JON: Obviously it’s not the single family home that these cranes are building, and while many of our cities’ newest skyscrapers are residential or mixed use, a large portion are retail and commercial office space.
JON: Hello and welcome to Shop Talk: The Real Estate Show. I’m Jon Forisha, and on this episode we dive into commercial real estate, how it differs from residential, and how you can get involved in order to diversify your business.
JON: According to the Commercial Buildings Energy Consumption Survey, between 1979 and 2012 the number of American commercial buildings increased from 3.8 million to 5.6 million. Total floorspace increased in that time from 51 billion to 87 billion square feet. If you work primarily in residential real estate, then these numbers may sound pretty crazy. Even if you define it by football fields, that comes out to an absurd 1,510,416 football fields. It’s a lot of space.
JON: The American economy is always expanding, so it makes sense that companies would need ever more space. Who’s selling that space though? The answer is commercial real estate agents, who aren’t terribly different from their residential counterparts. Many agents dabble in a bit of each, and it’s important to understand the differences.
JON: In residential real estate, the whole deal can be completed with the help of just a handful of people. That’s not the case with commercial, which typically takes a large team of lenders, brokers, and underwriters. The purchase of a single family home is a very personal and often emotional decision, and that’s generally not true of commercial space. The bottom line is what matters when deciding on the perfect office or retail space, and the calculated ROI overrides any emotions.

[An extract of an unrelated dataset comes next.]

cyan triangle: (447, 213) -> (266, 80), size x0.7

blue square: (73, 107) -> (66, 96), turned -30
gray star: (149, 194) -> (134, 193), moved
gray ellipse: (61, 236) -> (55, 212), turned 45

JON: And then there’s perhaps the biggest difference between residential and commercial real estate: the size of the transactions. Houses can certainly go for millions of dollars, but the average home in the U.S. is currently worth just over $226,000. In contrast, the average commercial deal handled by REALTORS® is about $1.6 million. There are far fewer commercial spaces changing hands than there are houses, but with the higher price tag, commercial can be an extremely lucrative business.
JON: Becoming a commercial agent is remarkably similar to becoming a residential agent. In both cases you need to meet your state’s prequalifications and complete any required Pre-Licensing education. For a commercial agent, you would want to make sure to join a commercial brokerage once you have your real estate license. Though networking is always pivotal to success in real estate, it’s especially important for commercial transactions and the right brokerage can help you make powerful connections early on.
JON: An exciting aspect of working in commercial real estate is that there are several different roles an agent can fill. They could work with tenants or lessees by finding and negotiating new spaces. They could represent building owners or lessors by leasing out building space for the highest price. They could also represent investors who want to buy and sell commercial property for the highest ROI. In any scenario, a good client will likely rehire their agent for additional deals, and just a handful of solid accounts could amount to a healthy living.
JON: After the break, we dig into the future of commercial real estate.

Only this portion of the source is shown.